▶ Available data
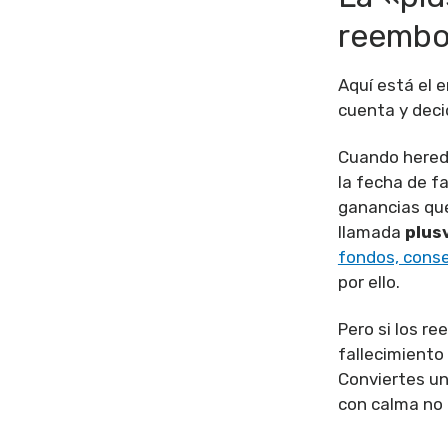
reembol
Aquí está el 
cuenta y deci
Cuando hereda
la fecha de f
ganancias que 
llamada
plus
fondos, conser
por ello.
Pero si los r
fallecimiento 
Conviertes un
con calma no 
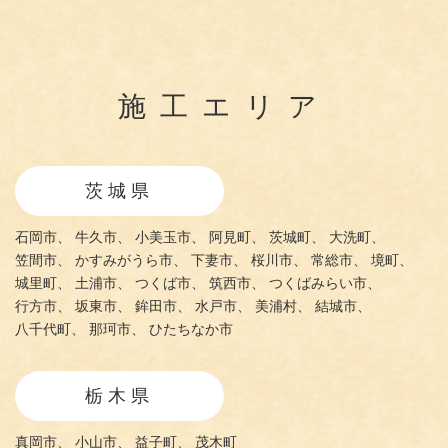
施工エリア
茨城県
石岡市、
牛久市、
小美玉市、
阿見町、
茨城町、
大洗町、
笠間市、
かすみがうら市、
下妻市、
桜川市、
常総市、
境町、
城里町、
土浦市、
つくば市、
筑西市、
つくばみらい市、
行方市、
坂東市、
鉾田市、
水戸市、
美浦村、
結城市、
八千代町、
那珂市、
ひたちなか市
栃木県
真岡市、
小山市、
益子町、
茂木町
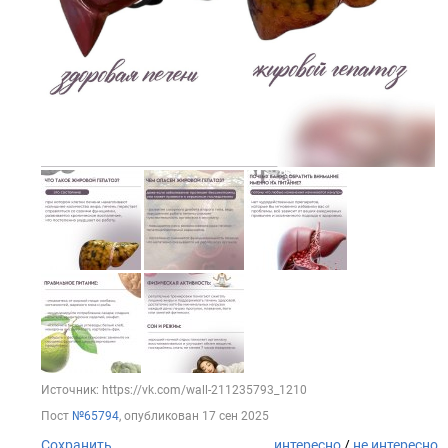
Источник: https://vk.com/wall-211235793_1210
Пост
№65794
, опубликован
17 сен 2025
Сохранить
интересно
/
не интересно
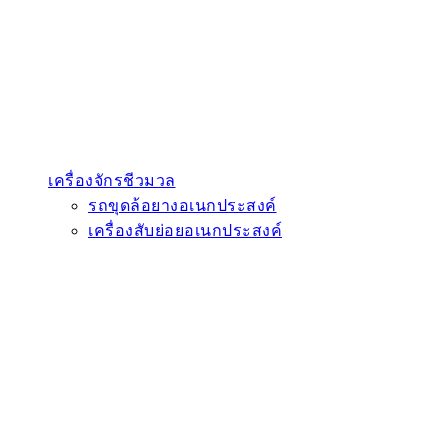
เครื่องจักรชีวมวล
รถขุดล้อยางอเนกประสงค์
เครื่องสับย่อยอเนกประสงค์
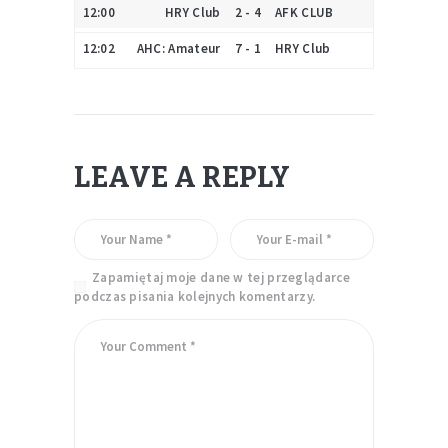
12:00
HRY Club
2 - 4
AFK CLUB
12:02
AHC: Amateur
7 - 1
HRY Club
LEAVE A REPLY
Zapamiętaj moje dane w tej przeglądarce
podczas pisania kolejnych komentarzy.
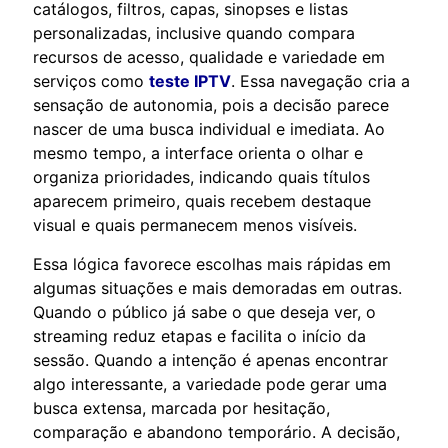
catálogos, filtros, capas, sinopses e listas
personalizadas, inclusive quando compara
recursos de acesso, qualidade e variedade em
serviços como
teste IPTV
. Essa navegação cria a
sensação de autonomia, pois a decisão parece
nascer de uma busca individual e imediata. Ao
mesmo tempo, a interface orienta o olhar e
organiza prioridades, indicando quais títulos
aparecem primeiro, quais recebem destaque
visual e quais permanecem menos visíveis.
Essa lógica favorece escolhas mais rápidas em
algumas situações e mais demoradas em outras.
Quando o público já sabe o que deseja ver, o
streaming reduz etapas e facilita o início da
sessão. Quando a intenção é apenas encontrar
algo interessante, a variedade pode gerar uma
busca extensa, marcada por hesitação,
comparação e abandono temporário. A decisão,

▶ Action item
Find the word "variedade" in the material, then list each line that holds it.

▶ Result of this task
recursos de acesso, qualidade e variedade em
algo interessante, a variedade pode gerar uma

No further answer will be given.